Activation of the RAS in adipose tissue has been implicated in the regulation of adiposity and overt obesity through its ability to increase fat cell growth and differentiation, increase synthesis, uptake and storage of fatty acids and triglycerides [39]. Many researches also were focused on the association of single polymorphism from RAS with the obesity [11], [18], [19], [20], [24], [25]. The results were conflicting. The contributions of gene-gene interaction to the disposition of obesity maybe supply an explanation. It is also worth mentioning that gene-gene interaction has been reported at the cellular level [40], which suggests that deep insight from the statistical level is relevant at the biological level. Additionally, this is the first attempt at a systems biology approach to integrate clinical observations with SNPs in obesity-related genes. Our study had some limitations. Firstly, our study involved a number of comparisons, and associations arising out of chance must be considered as a possible explanation for statistically significant results. A further limitation is that a true disease-associated gene may have multiple functional variants.

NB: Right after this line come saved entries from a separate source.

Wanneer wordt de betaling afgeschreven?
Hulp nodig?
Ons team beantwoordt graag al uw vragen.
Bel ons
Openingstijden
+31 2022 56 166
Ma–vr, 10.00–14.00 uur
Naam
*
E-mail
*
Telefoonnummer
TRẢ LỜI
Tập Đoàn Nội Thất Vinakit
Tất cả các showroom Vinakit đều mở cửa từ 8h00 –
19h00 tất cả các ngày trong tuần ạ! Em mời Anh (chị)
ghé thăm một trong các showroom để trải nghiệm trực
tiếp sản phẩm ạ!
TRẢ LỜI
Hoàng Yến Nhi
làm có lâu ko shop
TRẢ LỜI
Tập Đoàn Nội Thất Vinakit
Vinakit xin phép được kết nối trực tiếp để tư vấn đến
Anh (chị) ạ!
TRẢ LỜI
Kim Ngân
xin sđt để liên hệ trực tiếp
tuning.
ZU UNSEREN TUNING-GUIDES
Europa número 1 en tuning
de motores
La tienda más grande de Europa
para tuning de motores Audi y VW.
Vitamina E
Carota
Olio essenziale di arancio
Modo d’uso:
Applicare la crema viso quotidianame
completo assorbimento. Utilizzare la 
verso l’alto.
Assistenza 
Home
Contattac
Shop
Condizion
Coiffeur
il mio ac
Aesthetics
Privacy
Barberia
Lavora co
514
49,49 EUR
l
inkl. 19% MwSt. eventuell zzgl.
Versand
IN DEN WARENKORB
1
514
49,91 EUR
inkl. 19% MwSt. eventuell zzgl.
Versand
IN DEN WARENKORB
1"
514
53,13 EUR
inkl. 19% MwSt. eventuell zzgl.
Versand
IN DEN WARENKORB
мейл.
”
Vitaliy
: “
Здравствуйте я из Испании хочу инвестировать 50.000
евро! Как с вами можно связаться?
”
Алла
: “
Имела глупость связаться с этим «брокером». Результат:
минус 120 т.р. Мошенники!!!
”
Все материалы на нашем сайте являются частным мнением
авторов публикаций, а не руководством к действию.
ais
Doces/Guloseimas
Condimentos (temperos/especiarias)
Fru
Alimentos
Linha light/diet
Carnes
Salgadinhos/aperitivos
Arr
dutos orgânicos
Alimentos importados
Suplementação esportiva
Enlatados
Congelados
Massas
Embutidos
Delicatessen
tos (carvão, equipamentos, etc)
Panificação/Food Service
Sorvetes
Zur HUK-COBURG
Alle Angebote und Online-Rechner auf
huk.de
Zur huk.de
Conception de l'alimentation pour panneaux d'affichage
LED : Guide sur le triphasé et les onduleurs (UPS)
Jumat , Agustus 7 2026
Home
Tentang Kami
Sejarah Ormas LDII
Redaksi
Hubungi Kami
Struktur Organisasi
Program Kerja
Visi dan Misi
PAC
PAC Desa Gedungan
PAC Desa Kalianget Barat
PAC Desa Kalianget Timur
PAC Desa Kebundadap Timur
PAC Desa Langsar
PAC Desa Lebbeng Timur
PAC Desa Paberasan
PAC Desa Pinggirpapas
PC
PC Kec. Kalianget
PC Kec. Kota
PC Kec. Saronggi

By representing each gene locus with a single SNP, we are therefore missing out on the potential effects of multiple association signals for a given gene. A better gene statistic would evaluate all the variation across a locus, rather than just the SNP with the best association statistic, while accounting for any LD [41]. Thirdly, it may be difficult to interpret GMDR results. Finding out the essence of epistasis in multidimensional space to infer function remains an interpretive challenge. Maybe it is practicable to seek the biological explanations for such an epistasis by considering various physiological effects of the researched polymorphisms [27]. Although the discovery of epistasis in our research may be of limited value for elucidating the underlying biological disease process, different modes of interaction between potential disease loci can lead to improved power for detection of genetic effects.

In conclusion, our study is the first to show evidence that the interaction between MAS1 and BDKRB2 is associated with the predisposition of obesity in our Chinese population. We believe these findings will guide further investigations in gene detection and may shed light on the genetic architecture of obesity.